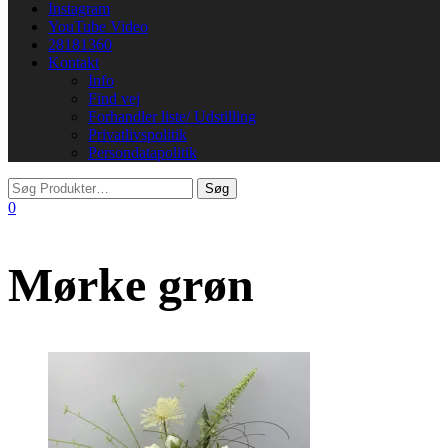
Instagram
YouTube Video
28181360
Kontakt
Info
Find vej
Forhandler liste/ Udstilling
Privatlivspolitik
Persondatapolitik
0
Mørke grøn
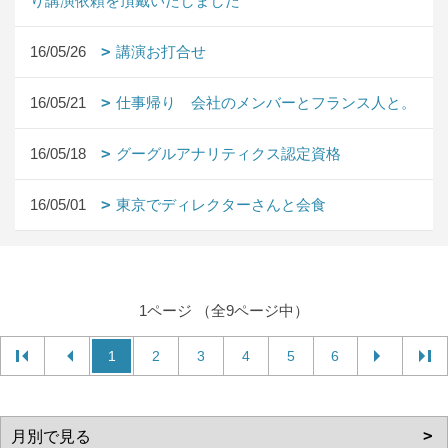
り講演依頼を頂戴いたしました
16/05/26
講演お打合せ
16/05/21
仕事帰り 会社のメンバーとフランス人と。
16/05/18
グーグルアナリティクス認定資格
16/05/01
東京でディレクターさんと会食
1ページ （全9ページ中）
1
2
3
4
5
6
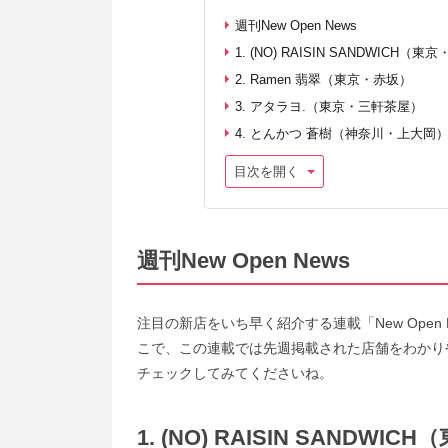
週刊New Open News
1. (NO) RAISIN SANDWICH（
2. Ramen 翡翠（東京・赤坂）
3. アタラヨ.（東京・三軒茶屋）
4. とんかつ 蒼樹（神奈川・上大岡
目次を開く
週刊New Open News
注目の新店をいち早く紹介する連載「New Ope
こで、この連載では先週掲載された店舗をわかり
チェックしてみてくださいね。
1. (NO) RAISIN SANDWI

■ ■ ■ ■

→ TASK OBJECTIVE: Pictures aside, repeat each entry in full and without change.

→ RESPONSE TO THIS EXERCISE:
Instagram
YouTube Video
28181360
Kontakt
Info
Find vej
Forhandler liste/ Udstilling
Privatlivspolitik
Persondatapolitik
0
Mørke grøn
り講演依頼を頂戴いたしました
16/05/26
講演お打合せ
16/05/21
仕事帰り 会社のメンバーとフランス人と。
16/05/18
グーグルアナリティクス認定資格
16/05/01
東京でディレクターさんと会食
1ページ （全9ページ中）
1
2
3
4
5
6
週刊New Open News
1. (NO) RAISIN SANDWICH（
2. Ramen 翡翠（東京・赤坂）
3. アタラヨ.（東京・三軒茶屋）
4. とんかつ 蒼樹（神奈川・上大岡
目次を開く
週刊New Open News
注目の新店をいち早く紹介する連載「New Ope
こで、この連載では先週掲載された店舗をわかり
チェックしてみてくださいね。
1. (NO) RAISIN SANDWI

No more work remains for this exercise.